Mist of change





It's a decision we make within our selves,not to be beaten, to permit access for grand opportunities. When I started my journey as a writer dealing with the disability I had and some of my emotional trials, it always frustrated me not arriving at my destination with the ease others seemed to. Always hungry, weeping inside my head, what am I doing wrong. It had been a perpetual habit of mine to mourn the loss of time, and things that had crept away like shadows. Thoughts that buzzed with so much saturation reporting me back to the chaos of myself. I wanted to be a millionairess, nope I wanted to write, i have a business mind. Nope I wanted to write.

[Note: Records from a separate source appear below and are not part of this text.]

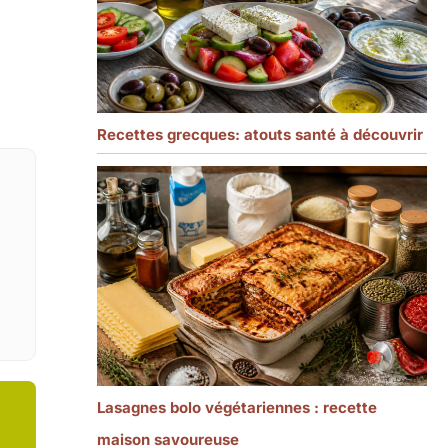
Recettes grecques: atouts santé à découvrir
Lasagnes bolo végétariennes : recette
maison savoureuse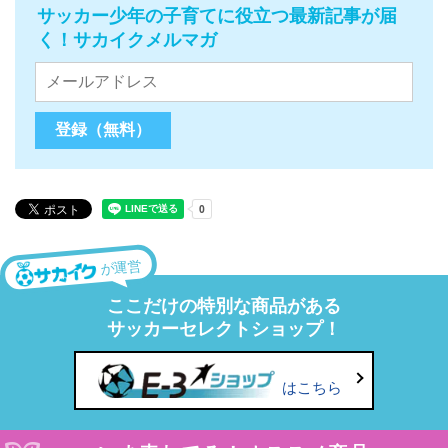
サッカー少年の子育てに役立つ最新記事が届
く！サカイクメルマガ
が運営
ここだけの特別な商品がある
サッカーセレクトショップ！
はこちら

Writing is a dream, writing is as far fetched an illusion as me walking out of a mirage and giving you ten million pounds. Then it happened to me, and I couldn't believe it. I signed a contract with my agent and my book Lunchbox Millionaire was being looked at by Penguin? This all began with the redebony blog, I had just lost my job to a case of office politics. In retaliation I chose to start up a blog ranting about this jerk off, who had made the last days of my working life absolutely hell. I was ridiculed, laughed at, patronised the works, but of course my ideas were used because they were great ideas. What would I call this new platform of mine? Red was my favourite colour, I had been criticised a lot for my ebony skin growing up.Yet I took pride in it. Therefore this new chapter of my life I would call redebony, then at some points as you do I got even more jazzed up, and called my blog redebonyhotspot. Last year I wiped a tear off my mother's face as the doctors told her there was nothing they could do about my epileptic seizures, the fear of status epilepticus the last year hung over our heads like a dark cloud, this year I watched my mum's eyes light up as I told her I'd turned my book Lunchbox Millionaire into a company. An enterprise for education. From taking the risk on my work I now have an agent, a new company, and have advised the Financial times, I'm working with the Princes trust,and the Oxford academy. Take that epilepsy! When you have doubt counter it with productivity. You are the change you seek.